Malay Woven Textiles: The Beauty of a Classic Art Form is a long study on woven textiles in Nusantara (the Malay world), intended to supplement the work of foreign scholars and earlier commentators. More recently, a number of local studies have appeared, including Norwani Mohd. Nawawi’s Songket Malaysia (1989) and Grace Silvanayagam’s Songket (1990). The author, too, has published analysis of songket, batik and tekat in her book Reka Bentuk Kraf Tangan Melayu Tradisi (1986). Each of these works is, however, limited to the description of textiles from the Malay Penisula.
In Malay Woven Textiles: The Beauty of a Classic Art Form, the author is concerned with a variety of forms of textiles and with the Malay world as a whole. The author’s understanding of the term “the Malay world” is not constrained by current political boundaries. Rather, the author seeks to work within an anthropological framework and incorporate the additional data provided by literary texts and ethnography. In the author’s opinion, similarities in form and materials employed are sufficient to create a unified culture area. Koentjara-ningrat suggests that the existence of a related group of cultural traits is the fundamental criterion for the establishment of a culture area or region.
Malay woven textiles are categorized as arts and crafts produced by men to fulfil their lives. The art of textiles has long evolved through culture, concurrent with the cultural development of a certain group in this Malay world. Textiles are refined art and intriguing especially where the design and weave structure are concerned. Its beauty has been used numerous times in Malay poems and proverbs. And most of these poems have elevated the image of textiles as beauty bore from emotions and thoughts through the weaving metaphor.
Textiles are one of the handicrafts which we human beings have invented to enrich our lives. Historically, textiles have developed in parallel to the other facets of human culture. Woven textiles are an integral part of Malay culture and one indication of the sophistication of our people.
In the study of the development of textiles, we shall learn of the many similarities to be found between the various types of cloth produced in the Malay world. We shall sometimes see, too, that the same term, for example, kain Bugis is used from one end of the region to the other. The weaving of cotton into cloth has been practiced since the Dongson bronze era. The same techniques spread from the mainland of Southeast Asia throughout the archipelago and led to a single ikat style which is found to this day among the Iban and Bajau of Borneo, the Batak and Gayo of Sumatra, the Torajans of the Celebes, and the peoples of Sumba and Flores.
Cultural diffusion has also introduced strikingly different types of cloth from India, China and the Arab and Persian regions. These innovations spread through the coastal areas once ruled by the great empire of Sri Vijaya, including the Malay kingdoms of Palembang and Jambi, the Minangkabau region, Patani, Kelantan and Terengganu, as well as Pahang. The joint processes of historical evolution and cultural diffusion have created forms of cloth which are both attractive and distinctive parts of the Malay identity.
There is great beauty in these works, and many have been created for this purpose.
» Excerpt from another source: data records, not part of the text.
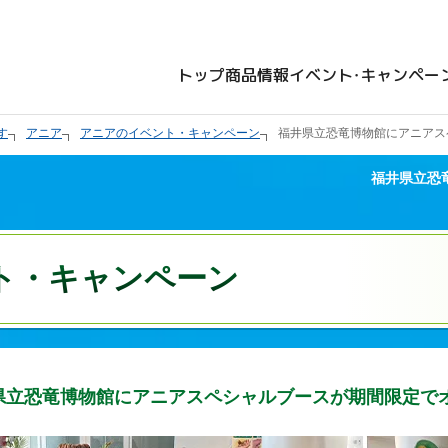
トップ
商品情報
イベント・キャンペー
す
アニア
アニアのイベント・キャンペーン
福井県立恐竜博物館にアニアス
福井県立恐
ト・キャンペーン
県立恐竜博物館にアニアスペシャルブースが期間限定で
Many of our traditional verse forms, such as the pantun and gurindam; describe the beauty of indigenous forms of textile. In this way, too, textiles contribute to the elegance of the Malay aesthetic sense.
Malay Woven Textiles: The Beauty of a Classic Art Form is divided into four chapters. Chapter 1 presents an introduction to textiles in general, to the methods of studying textiles, and to some previous studies of textiles from this region. Chapter 2 discusses the various types of cloth through reference to the materials used, techniques employed, and indigenous categories of classification. This chapter will make extensive use of literary texts and ethnographic data. Chapter 3 is more concerned with the processes of history and cultural diffusion. The chapter focuses on a range of practices including basic weaving, ikat, double ikat, kain songket, kain pelangi and kain telepuk. The aesthetics and functions of textiles form the focus of Chapter 4. Textiles are often worn as clothing, so it is impossible to avoid these pragmatic aspects of their use.
Through the brief exposure to woven textiles and a little of what has been written about them, it is the author’s sincere wish that all Malaysians might be encouraged to consider how best to balance the richness of our tradition against the urgency of the demands with which we are all faced.